Tra i pensieri dolori che affollavano la mia mente c’era anche quello di averti/avervi strappato via dalla vostra casa, da Albenga, di avervi costretti a fare i bagagli e partire. Ricordo ancora quel giorno. Appena dimesso dall’ospedale ti ho fatto salire in auto, siamo andato a prendere la mamma, ho caricato i bagagli (tu non sei neanche salito in casa per un ultimo saluto, eri troppo debole), abbiamo salutato i vostri vicini di casa (non immagini quanto mi abbia fatto piacere constatare tutto l’affetto che avevano nei tuoi/vostri confronti), da consigliere hai fatto un breve passaggio di consegne e poi via in direzione Milano. Tanto tempo dopo ho saputo dalla zia Lucia che avete sempre rimandato l’idea di trasferivi a Milano con l’idea che sarebbe potuto essere sufficiente che io, come la figlia di Gianni Pettenati, il cantante di “Bandiera Gialla”, che abita nel palazzo di fronte a vostro, vi venissi a trovare ogni weekend. Quando l’ho saputo non nascondo di essermi sentita una figlia degenere. Quale brava ragazza strapperebbe mai i suoi genitori ormai anziani dalla loro casa. Ovviamente nessuna. Ma il mio Papà lo ha saputo e ha cercato di rimediare. E’ successo così che mia madre ed io, quando siamo tornate ad Albenga, la prima volta dopo la sua morte, mia mamma mi racconta di aver incontrato proprio la figlia di Pettenati e di averle chiesto come facesse a trovare il tempo di venire ad Albenga da Milano, ogni weekend, ad aiutare il suo papà nelle faccende domestiche e varie commissioni. La sua risposta, che in realtà era per me, fu illuminante: le disse che era single e come giornalista poteva lavorare anche lontano da casa. Non immaginate il mio sollievo.

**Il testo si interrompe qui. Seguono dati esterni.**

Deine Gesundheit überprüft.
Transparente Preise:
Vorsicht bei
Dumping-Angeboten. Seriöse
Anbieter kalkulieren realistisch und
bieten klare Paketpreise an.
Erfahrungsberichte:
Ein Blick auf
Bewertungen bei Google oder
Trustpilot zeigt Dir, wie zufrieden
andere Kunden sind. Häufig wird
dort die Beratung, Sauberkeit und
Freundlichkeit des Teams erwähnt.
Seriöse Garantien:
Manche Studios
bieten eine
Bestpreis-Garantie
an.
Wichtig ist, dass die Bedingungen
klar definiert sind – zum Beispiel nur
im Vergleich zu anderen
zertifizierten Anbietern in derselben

Gli aiuti del mio Papà non sono ovviamente finiti qui. In questi 12 mesi mi ha indirizzato su quale nuova automobile comprare (per la cronaca la 500X Sport) e se imbarcarmi nella ristrutturazione della casa al mare (un giorno mi capitò di impigliarmi nella maniglia della porta a soffietto della cucina e di rompere un pezzo della stessa. Interpretai l’accaduto come se mio Papà avesse voluto, facendomi toccare la spalla contro la porta, attirare la mia attenzione e farmi capire che se la maniglia si era rotta a causa di quell’urto significava che forse era giunta l’ora di ristrutturare casa). Per la cronaca Papà, i mobili del soggiorno della casa al mare, che erano poi quelli che avevate comprato appena sposati tu e la mamma, oggi sono in bella mostra nell’appartamento che affittiamo a Milano e la mamma ha detto che tu saresti contento di sapere che li ho tenuti e, aggiungo, anche valorizzati (Davide ed io li abbiamo tirati a lucido). Ti farà anche piacere sapere che riguardo al materasso, che ho traslocato insieme a mobili della sala e al letto, la mamma ha detto che “se potesse parlare ne avrebbe di cose da raccontare”.

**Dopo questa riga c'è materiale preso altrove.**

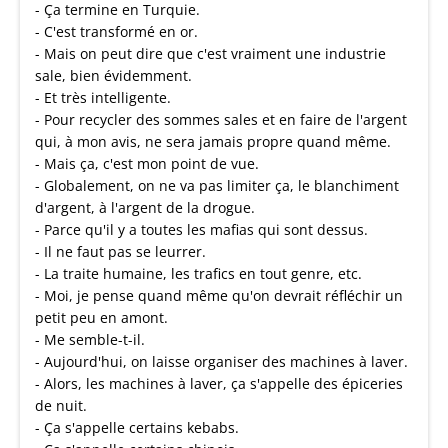
- Ça termine en Turquie.
- C'est transformé en or.
- Mais on peut dire que c'est vraiment une industrie
sale, bien évidemment.
- Et très intelligente.
- Pour recycler des sommes sales et en faire de l'argent
qui, à mon avis, ne sera jamais propre quand même.
- Mais ça, c'est mon point de vue.
- Globalement, on ne va pas limiter ça, le blanchiment
d'argent, à l'argent de la drogue.
- Parce qu'il y a toutes les mafias qui sont dessus.
- Il ne faut pas se leurrer.
- La traite humaine, les trafics en tout genre, etc.
- Moi, je pense quand même qu'on devrait réfléchir un
petit peu en amont.
- Me semble-t-il.
- Aujourd'hui, on laisse organiser des machines à laver.
- Alors, les machines à laver, ça s'appelle des épiceries
de nuit.
- Ça s'appelle certains kebabs.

A posteriori, ora una cosa, che qualche giorno fa ho condiviso con Davide parlando delle stranezze della vita e del rapporto genitori-figli (per la cronaca Giulio ha un bellissimo rapporto con la nonna), vorrei dirtela io. Ti ricordi Papà quando la domenica mattina andavamo a far colazione al bar Zerbino di Alessandra, quello dei giardini pubblici davanti alla Stazione di Alessandria, e tu ogni volta mi invitavi a leggere l’articolo di fondo pubblicato su La Stampa dicendomi che era ben scritto e che mi avrebbe solo aiutato a comprendere meglio il mondo. Beh, se te lo ricordi ricordi anche che io snobbavo sempre il tuo consiglio, un po’ come fa oggi Giulio con i miei, ma la cosa più ridicola è chi l’avrebbe mai detto che quella bambina ,che non ne voleva sapere di leggere il quotidiano, alla fine sarebbe diventata una giornalista e per giunta professionista! Io no, ma grazie papà per avermi indicato la strada.

Ciao Papà, ti voglio bene e sei sempre nelle mie preghiere.